Ему словно говорили «отправляйся на Крит», но в более резкой форме. Невыносимо видеть человека, страдающего всерьез, да еще по такому поводу. Для тоски Клода трудно было найти ярлык: по правде говоря, ее не одобряли. Его сослуживец Кис полагал, что Клод, как потерпевшая сторона, должен утешаться презрением; Аттилио предлагал защитить честь, набив морду барону Оскару, едва тот появится в Брюсселе, что, по его мнению, должно было успокоить приятеля.
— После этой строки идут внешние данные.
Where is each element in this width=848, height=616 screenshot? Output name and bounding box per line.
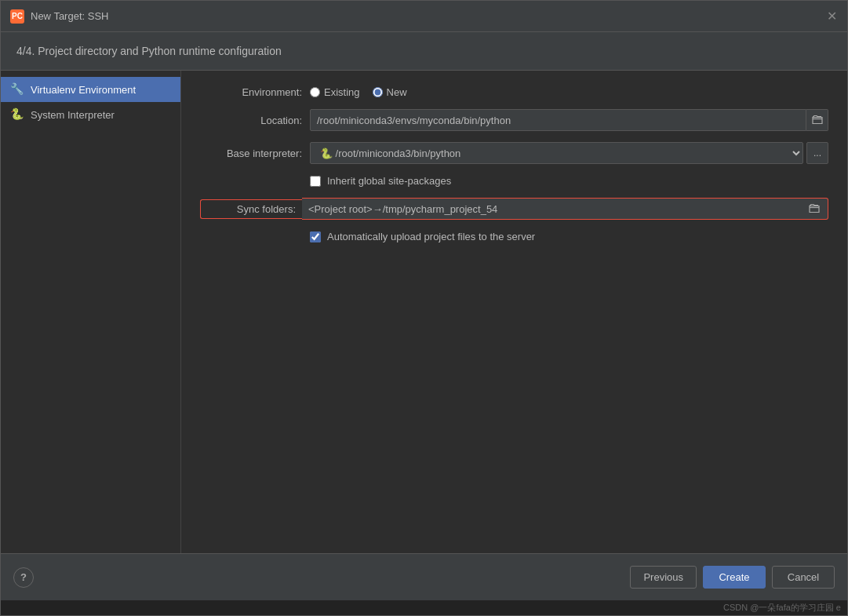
sidebar-item-system-interpreter[interactable]: 🐍 System Interpreter	[1, 102, 180, 127]
location-label: Location:	[200, 115, 302, 126]
sidebar: 🔧 Virtualenv Environment 🐍 System Interp…	[1, 71, 181, 553]
base-interpreter-select[interactable]: 🐍 /root/miniconda3/bin/python	[310, 142, 803, 164]
base-interpreter-ellipsis-button[interactable]: ...	[806, 142, 828, 164]
inherit-checkbox-row: Inherit global site-packages	[200, 175, 828, 187]
footer-watermark: CSDN @一朵fafa的学习庄园 e	[1, 600, 847, 615]
radio-existing-input[interactable]	[310, 87, 320, 97]
base-interpreter-label: Base interpreter:	[200, 148, 302, 159]
sync-folders-browse-button[interactable]	[800, 198, 828, 220]
watermark-text: CSDN @一朵fafa的学习庄园 e	[723, 603, 841, 612]
titlebar: PC New Target: SSH ✕	[1, 1, 847, 32]
app-icon: PC	[10, 9, 24, 24]
location-browse-button[interactable]	[806, 109, 828, 131]
bottom-right: Previous Create Cancel	[630, 566, 835, 589]
step-header-text: 4/4. Project directory and Python runtim…	[16, 45, 282, 57]
base-interpreter-wrap: 🐍 /root/miniconda3/bin/python ...	[310, 142, 828, 164]
close-button[interactable]: ✕	[825, 10, 838, 23]
sync-folders-input[interactable]	[302, 198, 800, 220]
radio-new[interactable]: New	[373, 86, 407, 98]
cancel-button[interactable]: Cancel	[772, 566, 835, 589]
previous-button[interactable]: Previous	[630, 566, 697, 589]
sync-folders-label: Sync folders:	[200, 199, 302, 219]
sidebar-item-virtualenv[interactable]: 🔧 Virtualenv Environment	[1, 77, 180, 102]
titlebar-left: PC New Target: SSH	[10, 9, 108, 24]
bottom-left: ?	[13, 567, 34, 588]
location-input[interactable]	[310, 109, 806, 131]
help-button[interactable]: ?	[13, 567, 34, 588]
location-input-wrap	[310, 109, 828, 131]
dialog-window: PC New Target: SSH ✕ 4/4. Project direct…	[0, 0, 848, 616]
radio-existing[interactable]: Existing	[310, 86, 360, 98]
base-interpreter-row: Base interpreter: 🐍 /root/miniconda3/bin…	[200, 142, 828, 164]
create-button[interactable]: Create	[703, 566, 766, 589]
inherit-checkbox[interactable]	[310, 176, 321, 187]
sidebar-item-virtualenv-label: Virtualenv Environment	[31, 84, 136, 96]
right-panel: Environment: Existing New Location:	[181, 71, 847, 553]
radio-existing-label: Existing	[324, 86, 360, 98]
sidebar-item-system-label: System Interpreter	[31, 109, 115, 121]
virtualenv-icon: 🔧	[10, 82, 24, 97]
environment-label: Environment:	[200, 86, 302, 98]
radio-new-label: New	[387, 86, 407, 98]
titlebar-title: New Target: SSH	[31, 10, 108, 22]
radio-new-input[interactable]	[373, 87, 383, 97]
step-header: 4/4. Project directory and Python runtim…	[1, 32, 847, 71]
bottom-bar: ? Previous Create Cancel	[1, 553, 847, 600]
sync-folders-row: Sync folders:	[200, 198, 828, 220]
inherit-checkbox-label[interactable]: Inherit global site-packages	[327, 175, 451, 187]
radio-group: Existing New	[310, 86, 407, 98]
auto-upload-checkbox-row: Automatically upload project files to th…	[200, 231, 828, 242]
auto-upload-checkbox-label[interactable]: Automatically upload project files to th…	[327, 231, 535, 242]
auto-upload-checkbox[interactable]	[310, 231, 321, 242]
main-content: 🔧 Virtualenv Environment 🐍 System Interp…	[1, 71, 847, 553]
python-icon: 🐍	[10, 108, 24, 122]
environment-row: Environment: Existing New	[200, 86, 828, 98]
location-row: Location:	[200, 109, 828, 131]
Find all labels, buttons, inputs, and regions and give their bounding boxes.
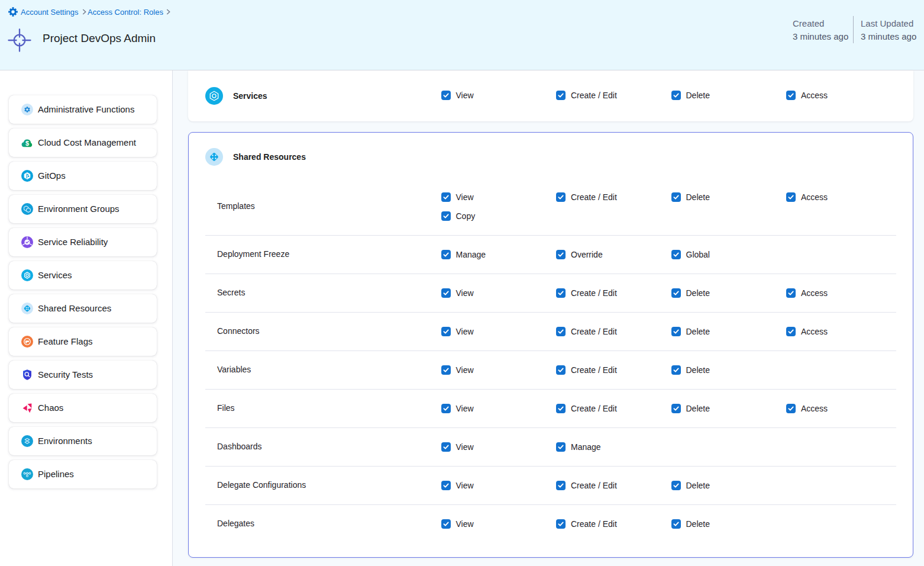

Мадам Валь, не приемля подобной слабости характера (однажды она узнала, что Клод весь рабочий день провалялся в постели!), готова была допустить, что у Фанни были основания так поступить.
Столь явное проявление любви, столь откровенное отчаяние непозволительны для мужчин. Видя, как он на глазах у всех впадает то в прострацию, то в безысходное бешенство, — при этом он не бросался в первый попавшийся самолет, вылетающий в Кению, чтобы изрубить на куски эту парочку, а всего лишь грубил, отвечая на вопросы, да-да, на вполне благожелательные вопросы, — окружающие очень скоро решили, что он переходит границы.
Юбер вызвал его к себе в кабинет. Клод знал дословно, что тот ему скажет. В самых утонченных, изысканных и подчеркнуто доброжелательных выражениях ему будет предложено то же самое: «Убирайся». Счастье других и то режет глаза (он вспоминал: в первое время после женитьбы его восторг, радость раздражали, он был женат, ну и прекрасно, все ведь женятся, не так ли?), а теперь его несчастье раздражало куда больше. Ему чуть ли не в глаза говорили: всех бросают, всем изменяют и незачем разыгрывать очередную трагедию!